For the project you only need to find S11. The reverse isolation has already been defined in terms of voltage (see the FAQ for the project). S21, S12, S22 are not useful for the LNA circuit you are designing since the LNA is driving a capacitive load not a 50 ohm impedance!To find the S11 parameter. Put a Vdc source (with 0 V dc and 1 V ac amplitude) with 50 Ohm source impedance at the input. Do an AC simulation; S11 can be calculated from the (complex) voltage at the input. In general, s-parameters can be found out as follows: Put a Vdc source with 50 Ohm source impedance at the input. Put a Vdc source with 50 Ohm source impedance at the output. Set ac amplitude in each source to be 1 V.
1) Turn on the input source; output source off; do an AC simulation;
S11 can be calculated from the (complex) voltage at the input;
S12 can be calculated from the voltage at the output.
2) Turn on the output source; input source off; do an AC simulation;
S22 and S21 can be calculated.
See section 4.3 (The Scattering Matrix) of Microwave Network Analysis, Second Edition, by David Pozar to know how to convert small signal Z-parameters to S-parameters
Q: How to find the output impedance of the LNA?
Figures below shows how to find the output impedance of the LNA. Our main problem here is to have a model for the output impedance.The output impedance of the LNA (Zload) can be decomposed into two parts - ZloadA and ZloadB. ZloadA is due to the load of the LNA --- this you know in terms of R, L and C. You need to measure ZloadB without affecting the circuit in any possible way.
We expect ZloadB to be a parallel combination of R(=1/g) and C (YloadB = g + jwC).
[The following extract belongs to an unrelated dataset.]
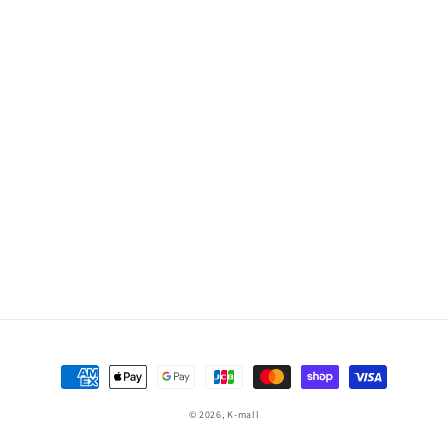
決
済
© 2026,
K-mall
方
Therefore, by putting a Voltage test source and finding the real and imaginary part of the current through the source, we can model the output impedance of the differential amplifier. Earlier I had mentioned putting a Current test source and finding the voltage across the source. Modeling the R and C using the voltage will be difficult (figure out 'why?').
In order not to effect the DC bias of the LNA, put a sp1tswitch in series with the vdc source (AC amplitude = 1, DC voltage = 0) and then do an ac simulation. If you do not have the sp1tswitch then you can replace them with large inductors. Real part will give the resistance and imaginary part should be dominated by the capacitance. This analysis did not include the capacitive load due to Mixer stage.